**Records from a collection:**

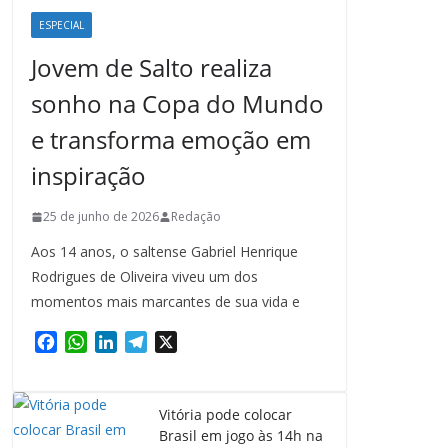
ESPECIAL
Jovem de Salto realiza
sonho na Copa do Mundo
e transforma emoção em
inspiração
25 de junho de 2026
Redação
Aos 14 anos, o saltense Gabriel Henrique
Rodrigues de Oliveira viveu um dos
momentos mais marcantes de sua vida e
F
W
L
T
X
a
h
i
e
c
a
n
l
e
t
k
e
Vitória pode colocar
b
s
e
g
Brasil em jogo às 14h na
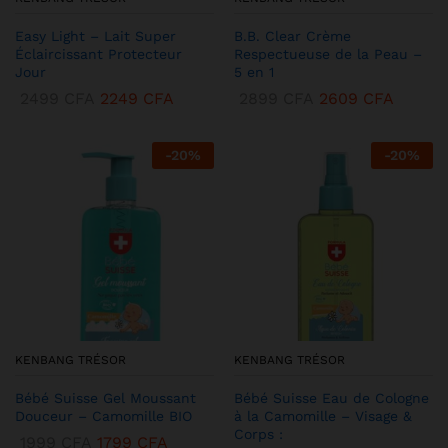
Easy Light – Lait Super
B.B. Clear Crème
Éclaircissant Protecteur
Respectueuse de la Peau –
Jour
5 en 1
2499
CFA
2249
CFA
2899
CFA
2609
CFA
-
20
%
-
20
%
KENBANG TRÉSOR
KENBANG TRÉSOR
Bébé Suisse Gel Moussant
Bébé Suisse Eau de Cologne
Douceur – Camomille BIO
à la Camomille – Visage &
Corps :
1999
CFA
1799
CFA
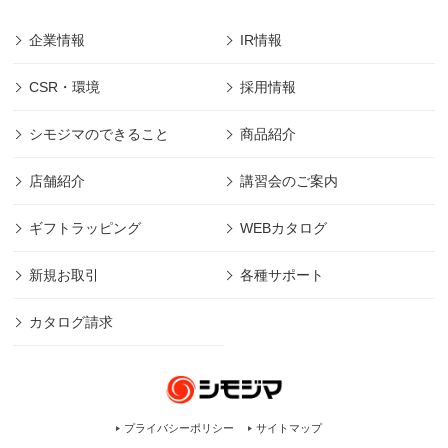
企業情報
IR情報
CSR・環境
採用情報
シモジマのできること
商品紹介
店舗紹介
講習会のご案内
ギフトラッピング
WEBカタログ
新規お取引
各種サポート
カタログ請求
プライバシーポリシー
サイトマップ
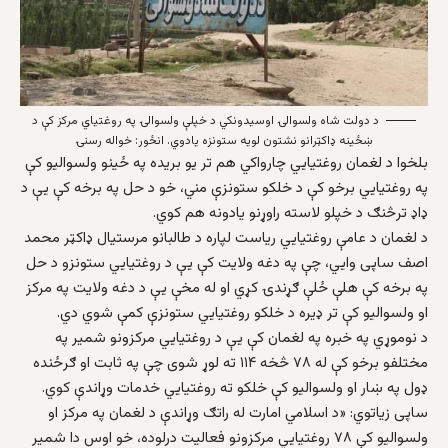
د دولت شاه ولسوالۍ اوسیدونکي د خپلې ولسوالۍ په روغتیاي مرکز کې د
ښځينه ډاکټرانو نشتون لویه ستونزه یادوي. انځور: خواله رسنۍ
بلخوا د لغمان روغتیایي چارواکي هم تر یو بریده په ځینو ولسوالیو کې
په روغتیایي برخو کې د خلکو ستونزې مني، خو د حل په برخه کې یې د
ډاډ ترڅنګ د خپلو لاسته راوړنو یادونه هم کوي.
د لغمان د عامې روغتیایي ریاست لپاره د طالبانو مرستیال ډاکټر محمد
اصف ساپی وایي، چې په دغه ولایت کې یې د روغتیایي ستونزو د حل
په برخه کې هلې ځلې ګړندۍ کړي او له مخې یې د دغه ولایت په مرکز
او ولسوالیو کې تر ډیره د خلکو روغتیایي ستونزې کمې شوي دي.
د نوموړي په خبره په لغمان کې یې د روغتیايي مرکزونو شمیر په
مختلفو برخو کې له ۷۸ څخه ۱۱۴ ته لوړ شوی چې په ثابت او ګرځنده
ډول په ښار او ولسوالیو کې خلکو ته روغتیایي خدمات وړاندې کوي.
ساپی زیاتوي: «د اسلامي امارت له راتګ وړاندې د لغمان په مرکز او
ولسوالیو کې ۷۸ روغتیایي مرکزونو فعالیت درلوده، خو اوس دا شمیر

**YOUR ASSIGNMENT:**
All entries must come back exactly as written, though without their pictures.

**TASK ANSWER:**
ESPECIAL
Jovem de Salto realiza
sonho na Copa do Mundo
e transforma emoção em
inspiração
25 de junho de 2026
Redação
Aos 14 anos, o saltense Gabriel Henrique
Rodrigues de Oliveira viveu um dos
momentos mais marcantes de sua vida e
F
W
L
T
X
a
h
i
e
c
a
n
l
e
t
k
e
Vitória pode colocar
b
s
e
g
Brasil em jogo às 14h na
Easy Light – Lait Super
B.B. Clear Crème
Éclaircissant Protecteur
Respectueuse de la Peau –
Jour
5 en 1
2499
CFA
2249
CFA
2899
CFA
2609
CFA
-
20
%
-
20
%
KENBANG TRÉSOR
KENBANG TRÉSOR
Bébé Suisse Gel Moussant
Bébé Suisse Eau de Cologne
Douceur – Camomille BIO
à la Camomille – Visage &
Corps :
1999
CFA
1799
CFA
企業情報
IR情報
CSR・環境
採用情報
シモジマのできること
商品紹介
店舗紹介
講習会のご案内
ギフトラッピング
WEBカタログ
新規お取引
各種サポート
カタログ請求
プライバシーポリシー
サイトマップ
د دولت شاه ولسوالۍ اوسیدونکي د خپلې ولسوالۍ په روغتیاي مرکز کې د
ښځينه ډاکټرانو نشتون لویه ستونزه یادوي. انځور: خواله رسنۍ
بلخوا د لغمان روغتیایي چارواکي هم تر یو بریده په ځینو ولسوالیو کې
په روغتیایي برخو کې د خلکو ستونزې مني، خو د حل په برخه کې یې د
ډاډ ترڅنګ د خپلو لاسته راوړنو یادونه هم کوي.
د لغمان د عامې روغتیایي ریاست لپاره د طالبانو مرستیال ډاکټر محمد
اصف ساپی وایي، چې په دغه ولایت کې یې د روغتیایي ستونزو د حل
په برخه کې هلې ځلې ګړندۍ کړي او له مخې یې د دغه ولایت په مرکز
او ولسوالیو کې تر ډیره د خلکو روغتیایي ستونزې کمې شوي دي.
د نوموړي په خبره په لغمان کې یې د روغتیايي مرکزونو شمیر په
مختلفو برخو کې له ۷۸ څخه ۱۱۴ ته لوړ شوی چې په ثابت او ګرځنده
ډول په ښار او ولسوالیو کې خلکو ته روغتیایي خدمات وړاندې کوي.
ساپی زیاتوي: «د اسلامي امارت له راتګ وړاندې د لغمان په مرکز او
ولسوالیو کې ۷۸ روغتیایي مرکزونو فعالیت درلوده، خو اوس دا شمیر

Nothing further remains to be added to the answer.